How I Built a Shadow AI Governance Platform on a DynamoDB Single-Table Design

#aws #database #nextjs #security

The proliferation of unsanctioned, locally executed Artificial Intelligence (AI) models (Shadow AI) running inside corporate workstations via Ollama, Llama.cpp, or LM Studio has created a massive blind spot for enterprise security teams.

Because local inference occurs entirely in system memory, network-layer proxies (like CASBs) are completely blind to it. Because the tools are benignly signed binaries, kernel-level EDRs (like CrowdStrike Falcon) don't trigger alerts when they read sensitive source code or spreadsheets offline.

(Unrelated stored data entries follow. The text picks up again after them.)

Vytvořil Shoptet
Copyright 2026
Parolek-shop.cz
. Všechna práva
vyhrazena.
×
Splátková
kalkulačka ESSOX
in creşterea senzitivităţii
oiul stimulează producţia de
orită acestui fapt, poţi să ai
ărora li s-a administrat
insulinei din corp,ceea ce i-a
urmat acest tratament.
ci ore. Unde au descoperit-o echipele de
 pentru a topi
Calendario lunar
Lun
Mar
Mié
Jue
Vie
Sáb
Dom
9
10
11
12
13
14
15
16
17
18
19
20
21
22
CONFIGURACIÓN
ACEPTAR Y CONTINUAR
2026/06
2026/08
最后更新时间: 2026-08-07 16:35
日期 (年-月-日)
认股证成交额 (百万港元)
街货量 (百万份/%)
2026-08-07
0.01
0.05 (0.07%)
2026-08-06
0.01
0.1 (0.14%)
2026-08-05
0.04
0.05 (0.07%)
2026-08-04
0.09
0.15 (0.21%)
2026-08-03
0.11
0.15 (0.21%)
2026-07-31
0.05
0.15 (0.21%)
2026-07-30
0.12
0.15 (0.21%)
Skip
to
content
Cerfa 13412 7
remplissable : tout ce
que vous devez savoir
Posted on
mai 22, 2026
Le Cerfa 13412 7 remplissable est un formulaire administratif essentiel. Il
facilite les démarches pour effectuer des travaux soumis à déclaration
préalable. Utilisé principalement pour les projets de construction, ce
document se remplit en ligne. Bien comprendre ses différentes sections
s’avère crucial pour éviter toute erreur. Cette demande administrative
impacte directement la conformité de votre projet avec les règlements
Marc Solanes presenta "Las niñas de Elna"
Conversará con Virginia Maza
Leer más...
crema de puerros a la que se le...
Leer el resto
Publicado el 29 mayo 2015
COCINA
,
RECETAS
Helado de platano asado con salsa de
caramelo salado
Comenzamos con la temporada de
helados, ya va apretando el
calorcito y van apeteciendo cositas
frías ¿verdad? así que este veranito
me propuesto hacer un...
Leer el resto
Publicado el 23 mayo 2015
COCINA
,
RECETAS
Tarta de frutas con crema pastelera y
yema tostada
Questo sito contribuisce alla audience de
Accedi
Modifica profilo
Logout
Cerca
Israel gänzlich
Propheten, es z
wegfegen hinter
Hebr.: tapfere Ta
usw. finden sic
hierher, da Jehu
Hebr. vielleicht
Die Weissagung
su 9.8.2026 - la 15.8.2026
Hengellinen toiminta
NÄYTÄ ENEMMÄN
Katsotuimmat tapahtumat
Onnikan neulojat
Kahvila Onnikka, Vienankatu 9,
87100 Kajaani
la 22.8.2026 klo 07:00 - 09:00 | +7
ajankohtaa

To solve this, I built LifecycleZero-a B2B SaaS platform that monitors local endpoint AI engines, streams telemetry, and isolates compromised hosts.

Here is the database and system architecture blueprint showing how to design this platform for performance and scale.

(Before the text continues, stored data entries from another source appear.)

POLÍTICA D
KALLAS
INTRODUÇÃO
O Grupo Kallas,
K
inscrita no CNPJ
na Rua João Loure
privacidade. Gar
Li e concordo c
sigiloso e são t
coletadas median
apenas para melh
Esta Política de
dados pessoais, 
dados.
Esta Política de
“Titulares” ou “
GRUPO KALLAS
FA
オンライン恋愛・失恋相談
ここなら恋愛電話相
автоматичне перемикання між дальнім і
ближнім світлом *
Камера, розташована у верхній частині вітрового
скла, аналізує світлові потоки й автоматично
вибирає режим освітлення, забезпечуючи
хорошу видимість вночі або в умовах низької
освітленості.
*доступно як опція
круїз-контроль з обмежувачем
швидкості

1. The Database Blueprint: Single-Table DynamoDB Design

We consolidated all B2B data entities (Tenant Settings, Employees, Hardware Assets, Telemetry Event Streams, and Audit Custody Logs) into a single physical table (LifecycleZero_Assets).

Entity Relationship and Index Mapping

Entity	PK (Partition Key)	SK (Sort Key)	GSI1PK (Index 1)	GSI1SK (Index 1)	GSI2PK (Index 2 - Sparse)
Tenant	`TENANT#<TenantId>`	`METADATA`	-	-	-
Asset	`TENANT#<TenantId>`	`ASSET#<AssetId>`	`EMP#<EmployeeId>`	`STATE#<Status>`	`TENANT#<TenantId>#ACTION_REQ`
Telemetry	`TENANT#<TenantId>#TELEMETRY#SHARD#<0-9>`	`TELEMETRY#<AssetId>#<TS>`	`ASSET#<AssetId>`	`DATE#<TS>`	`TENANT#<TenantId>#ALERT#<Risk>`
Audit Log	`TENANT#<TenantId>`	`AUDIT#<AssetId>#<TS>`	-	-	-

Key Database Highlights

Cryptographic Tenant Isolation: Enforced by prefixing all partition keys with TENANT#<OrgId> mapped directly from Clerk B2B authentication sessions.
Sparse Indexing (GSI2) for Dashboards: 99.9% of telemetry events are benign. Indexing every heartbeat would bloat storage and query costs. We built a Sparse GSI (GSI2PK) that only populates when a security alert is flagged as CRITICAL or WARNING. The dashboard queries GSI2 directly, retrieving active incidents in milliseconds via cheap O(1) index scans.
Telemetry Write Sharding: A fleet of 10,000+ endpoints streaming heartbeats every 5 seconds to a single partition key will throttle DynamoDB's 1,000 WCU limit. We shard raw telemetry partition keys across 10 physical partitions (PK = TENANT#<TenantId>#TELEMETRY#SHARD#<0-9>) using a random hash function.

2. Transaction Integrity & ACID Containment

When a security administrator quarantines a host, consistency is critical. If a host status is updated to ISOLATED but the audit custody log fails to write, we breach compliance standards.

We solved this using DynamoDB’s TransactWriteItems to execute the isolation command:

ConditionCheck & Asset Update: Verifies that the asset exists in the partition and its current status is active (not already ISOLATED). Updates Status to ISOLATED.
Immutable Audit Log: Appends a chronological custody log (SK = AUDIT#<AssetId>#<Timestamp>) detailing the operator ID, action type, and compliance justification.

If either step fails, the entire transaction rolls back instantly, eliminating inconsistent states.

3. Decoupling the Ingest Pipeline with SQS

Direct database writes from thousands of concurrent endpoint agents can trigger write capacity lockouts.

Our Next.js API Gateway ingests telemetry payloads, checks device isolation status, and immediately pushes them to an AWS SQS queue before returning 202 Accepted in sub-50ms. A TypeScript worker daemon pulls events asynchronously using SQS long-polling to run AI-powered risk evaluations.